Kinkade declined The Times' request for an interview but responded to written questions. He labeled those accounts of his personal behavior as "ridiculous" and "crazy allegations."
The artist and his lawyer, Dana Levitt, contend that Sheppard, a key witness in the arbitration cases against Kinkade and his company, is a disgruntled ex-employee, noting that he lost a wrongful termination claim against the artist's charitable foundations in 2004. They also deny the ex-dealers' allegations, which they say are driven by "lawyers playing the litigation lottery" and are "uncoupled from reality."
Kinkade, a self-described product of a broken home and a hardscrabble childhood, once worked as a film animator and hawked his paintings at supermarket parking lots in his hometown of Placerville, Calif.
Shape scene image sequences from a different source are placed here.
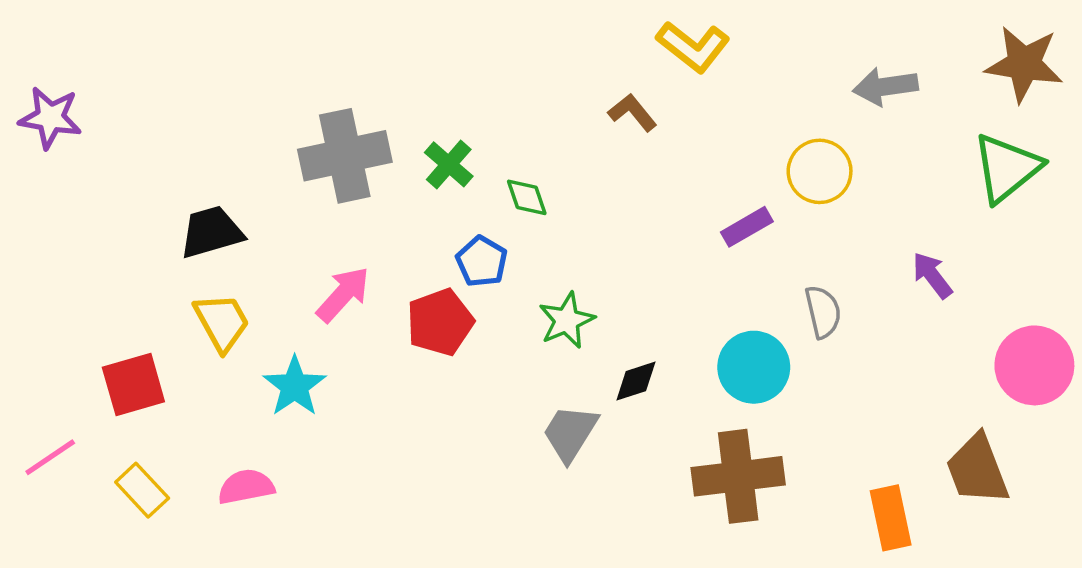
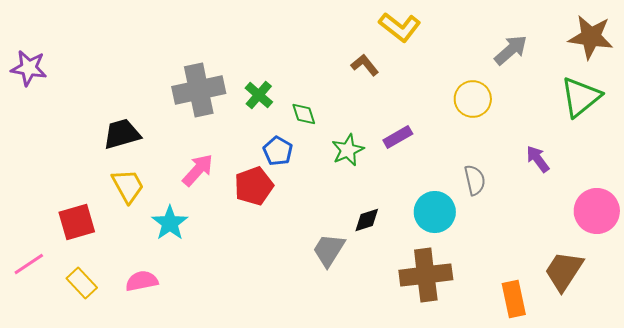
gray arrow: (885, 86) -> (511, 50), turned 147
purple rectangle: (747, 227) -> (398, 137), moved
green star: (567, 320) -> (348, 150), moved
brown trapezoid: (977, 469) -> (564, 271), turned 54

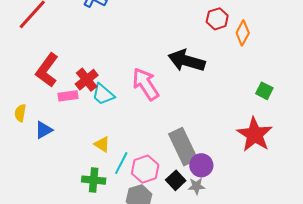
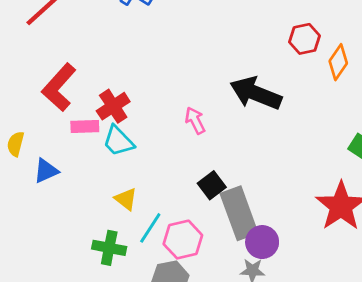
pink arrow: (146, 84) -> (195, 120), size x0.6
cyan trapezoid: (103, 94) -> (118, 141), moved
black square: (176, 180) -> (212, 185), moved

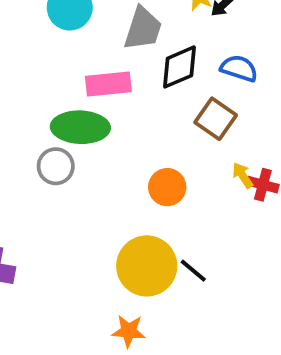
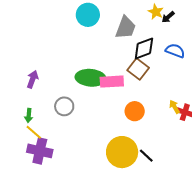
pink rectangle: (108, 84) -> (112, 82), moved
brown square: (216, 119) -> (138, 69), moved
gray circle: (56, 166) -> (64, 106), moved

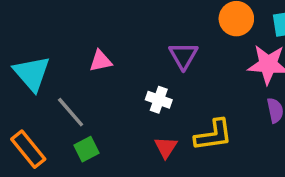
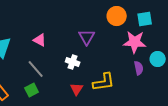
pink triangle: (101, 61) -> (40, 40), turned 40
gray line: (71, 112) -> (36, 69), moved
His climb to fame began two decades ago, when he and his wife spent their life savings to start making his prints.
Since then, Kinkade has spun a hugely lucrative career from his distinctly romantic, idealized images of street scenes, lighthouses, country cottages and landscapes. It is a world without sharp edges, all warm and fuzzily aglow with setting suns and streetlights and luminescent windows.
Critics have described Kinkade's works -- with titles such as "Sunset on Lamplight Lane" and "The Garden of Prayer" -- as little more than mass-produced kitsch. But that has not deterred the multitudes who pay from a few hundred dollars for paper prints to $10,000 or more for canvas editions he has signed and retouched.
"It's mainstream art, not art you have to look at to try to understand, or have an art degree to know whether it's good or not," said Mike Koligman, a longtime fan who with his wife owns Kinkade galleries in San Diego and Utah.
Karen de la Carriere feels the same way. Framed Kinkades fill her living room walls and have transformed a long hallway into a veritable gantlet of glowing lithographs. Kinkade's art is both a personal passion and a business for the Los Angeles resident, who deals in the resale market for Kinkades, selling more than $25,000 of his works each month on eBay and her website.
"This is God-given talent," she said of a favored print, "Sierra Evening Majesty," with its snowy peaks, red-gold skies and smoke wisping from a cabin chimney. "He is a modern-day Leonardo da Vinci or Monet. There is no one in our generation who can paint like that."
Nor many who make the money he does.